His wife, Vidya Abhisheki, whom he married in 1969 and who also managed his music gurukul, died on 5 April 2024.

==Legacy==
Abhisheki is regarded as an influential figure in post-independence Hindustani music and is particularly credited with revitalising Natya Sangeet by simplifying complex classical compositions for theatrical performance while retaining their musical depth. Several prominent vocalists trained under him, including Shubha Mudgal, Devaki Pandit, Asha Khadilkar, Mahesh Kale, and his son Shounak Abhisheki. The Pandit Jitendra Abhisheki Sangeet Mahotsav is organised annually in his memory in, since 2004, in Goa. It marks his birth anniversary on September 21, and attracts performances by noted singers from across India.

===Teaching style and students===
Throughout his career he taught several students as a part of guru-shishya parampara and for free, many who became noted musicians in their own right. He would start his morning riaz in kharaj (lower octave) around 3:45 am along with his students. Abhisheki's teaching methods placed considerable emphasis on voice development, expanding vocal range, and systematic practice of ragas and bandishes, aspects later documented by his disciple Mohankumar Darekar in a biographical work on the musician.

Besides son Shounak Abhisheki, Abhisheki's well-known musical disciples include Asha Khadilkar, Devaki Pandit, Shubha Mudgal, Mohankumar Darekar, Jeevan Dharmadhikari, Hemant Pendse, Ajit Kadkade, Raja Kale, Prabhakar Karekar, Vijay Koparkar, Sameer Dublay, Dr. Hrishikesh Majumdar and Dr Mrs Madhuri Joshi, Pt.

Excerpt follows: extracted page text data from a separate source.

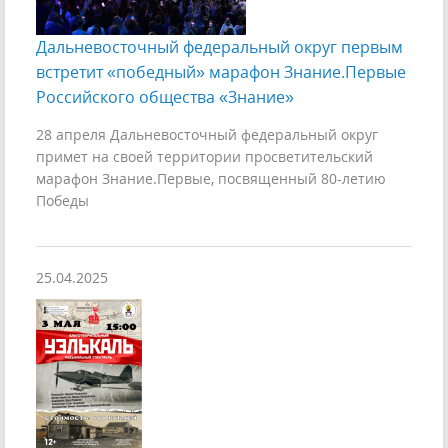
Дальневосточный федеральный округ первым
встретит «победный» марафон Знание.Первые
Российского общества «Знание»
28 апреля Дальневосточный федеральный округ
примет на своей территории просветительский
марафон Знание.Первые, посвященный 80-летию
Победы
25.04.2025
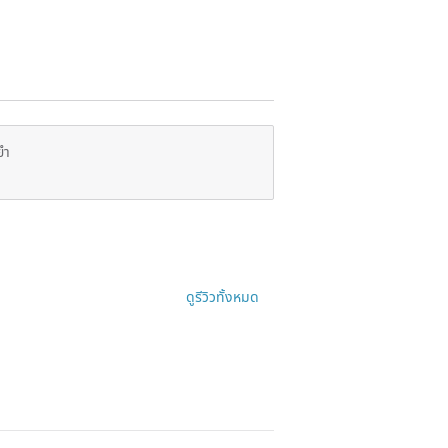
ยำ
ดูรีวิวทั้งหมด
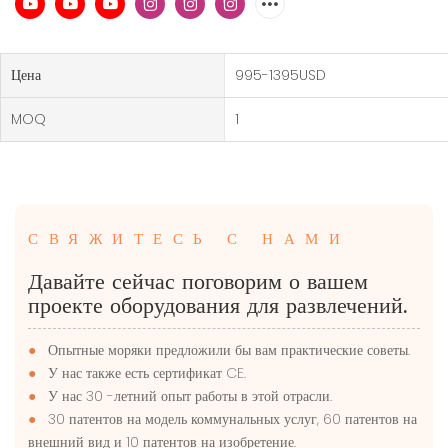
Цена
995-1395USD
MOQ
1
СВЯЖИТЕСЬ С НАМИ
Давайте сейчас поговорим о вашем
проекте оборудования для развлечений.
●
Опытные моряки предложили бы вам практические советы.
●
У нас также есть сертификат CE.
●
У нас 30 -летний опыт работы в этой отрасли.
●
30 патентов на модель коммунальных услуг, 60 патентов на
внешний вид и 10 патентов на изобретение.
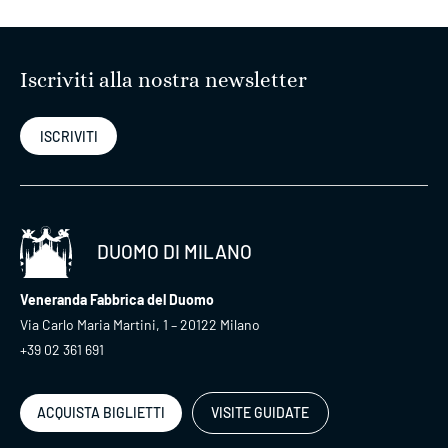
articoli
Iscriviti alla nostra newsletter
ISCRIVITI
DUOMO DI MILANO
Veneranda Fabbrica del Duomo
Via Carlo Maria Martini, 1 – 20122 Milano
+39 02 361 691
ACQUISTA BIGLIETTI
VISITE GUIDATE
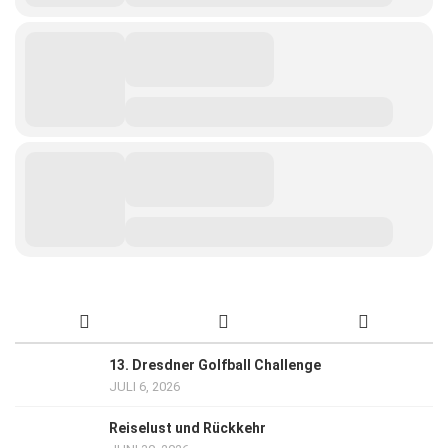
13. Dresdner Golfball Challenge
JULI 6, 2026
Reiselust und Rückkehr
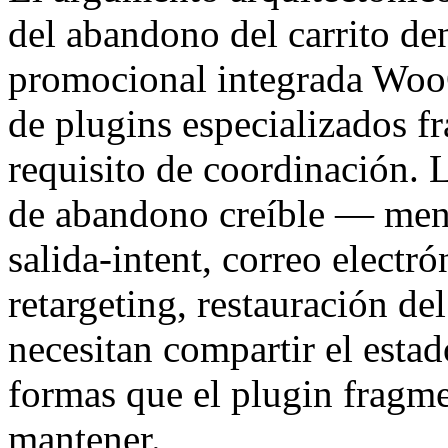
del abandono del carrito de
promocional integrada Woo
de plugins especializados f
requisito de coordinación.
de abandono creíble — mensa
salida-intent, correo electró
retargeting, restauración del
necesitan compartir el esta
formas que el plugin fragme
mantener.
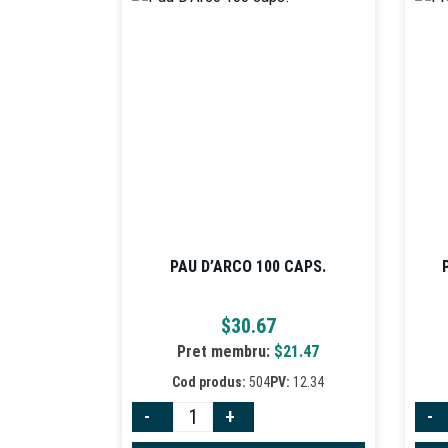
PAU D’ARCO 100 CAPS.
$
30.67
Pret membru:
$
21.47
Cod produs:
504
PV:
12.34
-
+
-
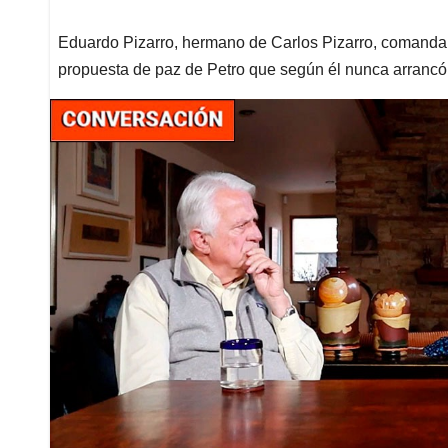
Eduardo Pizarro, hermano de Carlos Pizarro, comandant
propuesta de paz de Petro que según él nunca arrancó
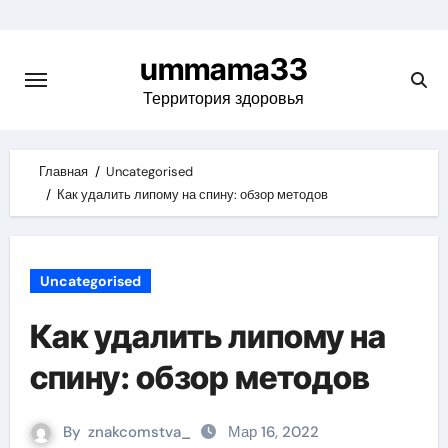
Skip
to
ummama33
content
Территория здоровья
Главная
Uncategorised
Как удалить липому на спину: обзор методов
Uncategorised
Как удалить липому на
спину: обзор методов
By
znakcomstva_
Мар 16, 2022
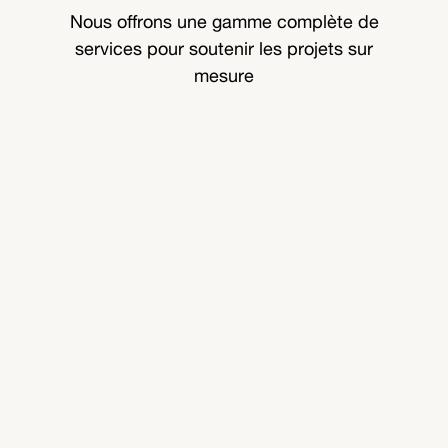
Nous offrons une gamme complète de
services pour soutenir les projets sur
mesure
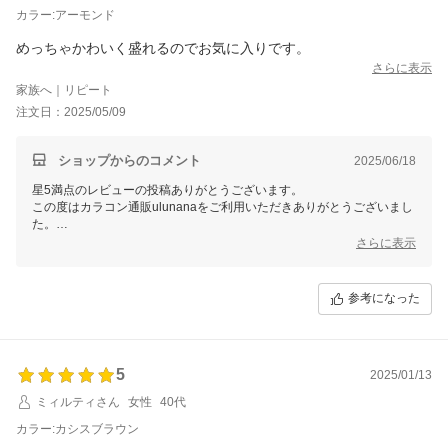
カラー:アーモンド
めっちゃかわいく盛れるのでお気に入りです。
さらに表示
家族へ｜リピート
注文日：2025/05/09
ショップからのコメント
2025/06/18
星5満点のレビューの投稿ありがとうございます。
この度はカラコン通販ulunanaをご利用いただきありがとうございまし
た。
またのご利用心よりお待ちしております。
さらに表示
参考になった
5
2025/01/13
ミィルティさん
女性
40代
カラー:カシスブラウン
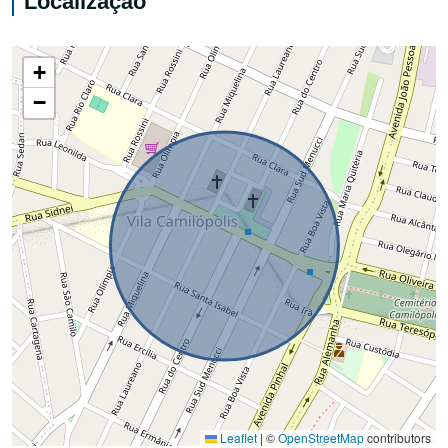
Localização
+
−
Leaflet
|
©
OpenStreetMap
contributors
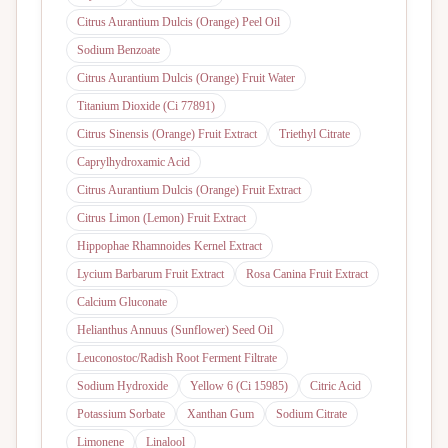
Citrus Aurantium Dulcis (Orange) Peel Oil
Sodium Benzoate
Citrus Aurantium Dulcis (Orange) Fruit Water
Titanium Dioxide (Ci 77891)
Citrus Sinensis (Orange) Fruit Extract
Triethyl Citrate
Caprylhydroxamic Acid
Citrus Aurantium Dulcis (Orange) Fruit Extract
Citrus Limon (Lemon) Fruit Extract
Hippophae Rhamnoides Kernel Extract
Lycium Barbarum Fruit Extract
Rosa Canina Fruit Extract
Calcium Gluconate
Helianthus Annuus (Sunflower) Seed Oil
Leuconostoc/Radish Root Ferment Filtrate
Sodium Hydroxide
Yellow 6 (Ci 15985)
Citric Acid
Potassium Sorbate
Xanthan Gum
Sodium Citrate
Limonene
Linalool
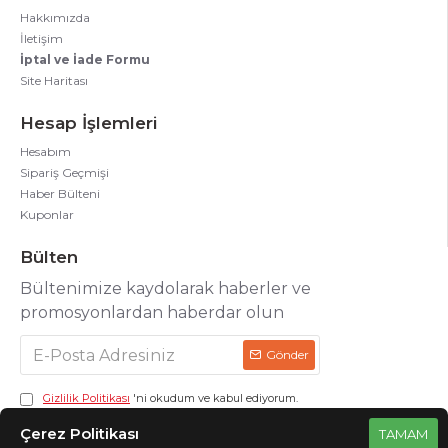
Hakkımızda
İletişim
İptal ve İade Formu
Site Haritası
Hesap İşlemleri
Hesabım
Sipariş Geçmişi
Haber Bülteni
Kuponlar
Bülten
Bültenimize kaydolarak haberler ve
promosyonlardan haberdar olun
Gönder
Gizlilik Politikası
'ni okudum ve kabul ediyorum.
Çerez Politikası
TAMAM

Sudhakar Deoley of Ujjain, Mahesh Kale.

==Awards and recognitions==
- Homi Bhabha Fellowship (1969)
- Natyadarpan Award (1978)
- Padma Shri (1988)
- Sangeet Natak Akademi Award (1989)
- Maharashtra Gaurav Puraskar (1990)
- Gomantak Marathi Academy Award (1992)
- Balgandharva Award (1995)
- Surashree Kesarbai Kerkar Award (1996)
- Master Deenanath Smriti Award (1996)
- Lata Mangeshkar Award (1996)
- Balgandharva Award (Natyaparishad, 1997)
- Saraswati Award (Kailas Math, Nasik, 1997)

==Bibliography==
- Dr. Mohan Darekar (2010). "Maze Jeevan Gane (माझे जीवन गाणे)"
- Dr. Mohankumar Darekar (tr.) (2004). "Pandit Jitendra Abhisheki: A Life Dedicated to Music"
- Mukund, Shaila (2024). Abhisheki (Marathi). Rajhans Prakashan. ISBN 9789390324491.